A recent study introduced an unsupervised data-driven pipeline for rejecting blink and muscle artifacts in EEG time series for use in motor imagery (MI)-based BCIs integrated with the Internet of Medical Things (IoMT) [31]. Using this approach reduces processing times, resource demands, and reliance on human intervention, making it a promising avenue for crafting efficient, user-friendly real-time BCI systems. Moreover, the technique proposed by the authors to enhance TL-CNN classification between Mex and MI finger-pinching actions is superior to other state-of-the-art methods, which makes it promising for further development and implementation in practice.

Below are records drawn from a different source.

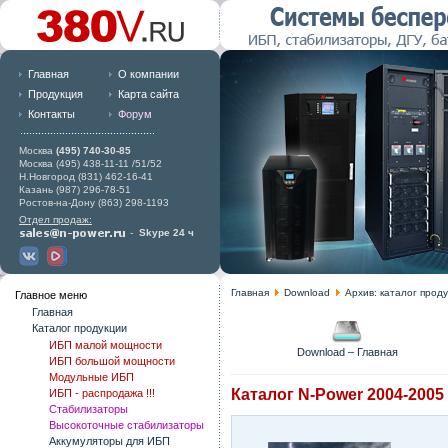
Главная
О компании
Продукция
Карта сайта
Контакты
Форум
Москва
(495) 740-30-85
Москва (495) 438-11-11 /51/52
Н.Новгород (831) 462-16-41
Казань (987) 296-78-51
Ростов-на-Дону (863) 298-1193
Отдел продаж:
-
Skype 24 ч
Главная
Download
Архив: каталог прод
Главное меню
Главная
Каталог продукции
ИБП малой мощности
Download – Главная
ИБП большой мощности
Модульные ИБП
Каталог N-Power 2004-2005
ИБП - распродажа !!!
Стабилизаторы
Высокоточные стабилизаторы
Аккумуляторы для ИБП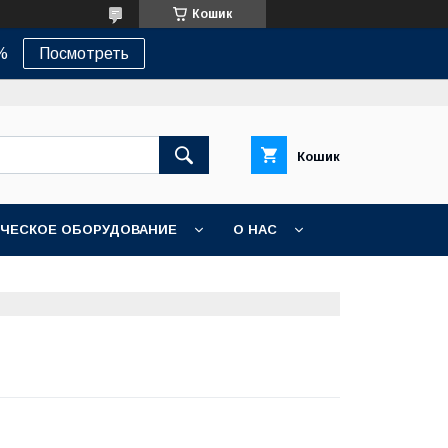
Кошик
%
Посмотреть
Кошик
ЧЕСКОЕ ОБОРУДОВАНИЕ
О НАС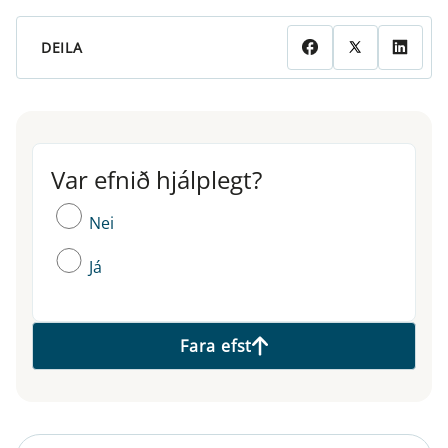
DEILA
Var efnið hjálplegt?
Var efnið hjálplegt?
Nei
Já
Fara efst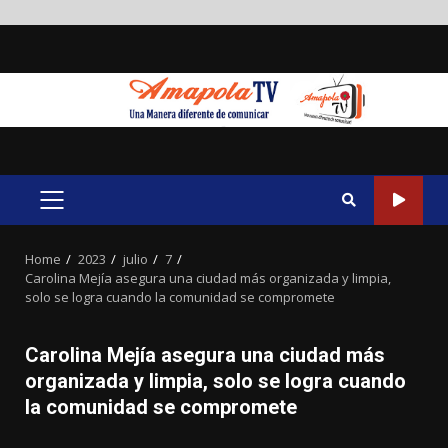
Skip
to
content
PRIMARY
MENU
Home
2023
julio
7
Carolina Mejía asegura una ciudad más organizada y limpia,
solo se logra cuando la comunidad se compromete
Carolina Mejía asegura una ciudad más
organizada y limpia, solo se logra cuando
la comunidad se compromete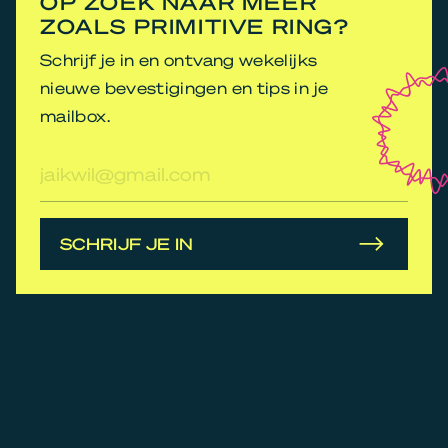
OP ZOEK NAAR MEER
ZOALS PRIMITIVE RING?
Schrijf je in en ontvang wekelijks
nieuwe bevestigingen en tips in je
mailbox.
E-
mailadres
SCHRIJF JE IN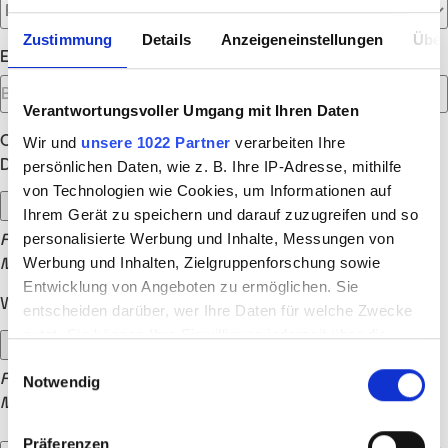
Zustimmung
Details
Anzeigeneinstellungen
Über
Empfohlen von
Verantwortungsvoller Umgang mit Ihren Daten
Optionale Anhänge
Wir und
unsere 1022 Partner
verarbeiten Ihre
Dein Lebenslauf (optional)
persönlichen Daten, wie z. B. Ihre IP-Adresse, mithilfe
von Technologien wie Cookies, um Informationen auf
Ihrem Gerät zu speichern und darauf zuzugreifen und so
personalisierte Werbung und Inhalte, Messungen von
Formate: .doc, .docx, .jpg, .jpeg, .png, .pdf, .txt, .rtf | max. 15
Werbung und Inhalten, Zielgruppenforschung sowie
MB
Entwicklung von Angeboten zu ermöglichen. Sie
Weitere Dokumente (optional)
entscheiden darüber, wer Ihre Daten für welche Zwecke
nutzt. Sie können Ihre Einwilligung jederzeit über die
Cookie-Erklärung oder durch Klicken auf das Privacy
Einwilligungsauswahl
Formate: .doc, .docx, .jpg, .jpeg, .png, .pdf, .txt, .rtf | max. 15
Notwendig
Trigger Symbol ändern oder widerrufen
MB
Wenn Sie es erlauben, würden wir auch gerne:
Präferenzen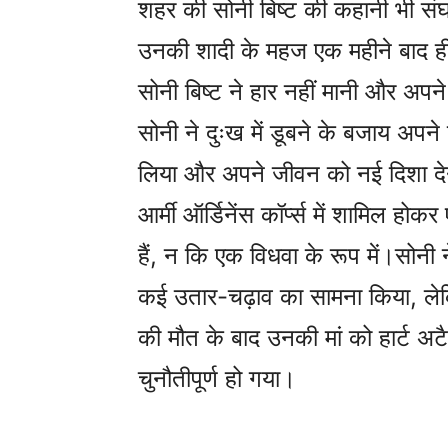
शहर की सोनी बिष्ट की कहानी भी सं
उनकी शादी के महज एक महीने बाद ह
सोनी बिष्ट ने हार नहीं मानी और अप
सोनी ने दुःख में डूबने के बजाय अपने
लिया और अपने जीवन को नई दिशा द
आर्मी ऑर्डिनेंस कॉर्प्स में शामिल होक
हैं, न कि एक विधवा के रूप में।सोनी
कई उतार-चढ़ाव का सामना किया, ल
की मौत के बाद उनकी मां को हार्ट
चुनौतीपूर्ण हो गया।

3. SSVEP-Based BCI Enhancements

As a rule, scalp electroencephalography (EEG) is used as a tool to provide continuous registration of a user’s neural activity for further transmission to BCIs. The EEG signals have high temporal resolution [9][32], and the approach involves a non-invasive process of measuring the electrical activity of the cerebral cortex and does not require surgical intervention. This provides a high safety level for users of such BCIs, compared to BCIs based on electrocorticography (ECoG) [33]. The latter requires mandatory surgical intervention and, thus, poses a high level of risk, making EEG-based BCIs a safer and more promising technology for universal application.
It is recognized that BCI performance, which has been foremost associated with information transfer rates, is considerably better with calibration than in calibration-free schemes [34]. With respect to SSVEP-based BCIs, it is believed that a subject-specific type of calibration is capable of yielding the best performance. However, the time and effort spent on such individual training sessions are considered to be the most serious disadvantages of this approach [35]. Correspondingly, up-to-date research in the field focuses on (a) reducing the data amounts that need to be gathered from a particular subject by reusing some existing data [34], (b) collecting the data more intensively, e.g., through several channels [36], and (c) making more intensive use of available data via smarter calibration algorithms [37].

4. BCI Usability and User Satisfaction

While the safety of modern BCIs is well-established and performance remains a primary research focus, calibration algorithms that consider interface usability are relative new. BCI-related studies that follow a user-centered approach define usability in terms of effectiveness (accuracy), efficiency (ITR and subjective workloads), and user satisfaction [38].
Selection algorithms that consider the user’s emotional state and subjective comfort during BCI interactions can help lead to new levels of user experience. However, there is a certain disparity in how exactly the registered EEG signals should be used to automatically infer various dimensions of user satisfaction. Y.N. Ortega and co-authors have exhaustively addressed this in their works, recently culminating in a connection between potential EEG signal characteristics and usability measures, as presented in [39].
As mentioned in [40], using flicker frequencies in the range of 4–30 Hz can lead to visual fatigue. Thus, it is important to find frequencies at which the interaction will be the most effective and the person experiences minimal discomfort in using BCIs [41]. Various methods are employed to minimize the discomfort; for example, [40] proposed using a chessboard stimulus, which allows for reducing user discomfort without compromising performance. In turn, researchers suggest taking user satisfaction into account when selecting an individual frequency for BCI.
The safety of using brain–computer interfaces is a determining factor that allows them to be integrated into various aspects of our lives; therefore, this factor should be approached with the utmost seriousness and attention.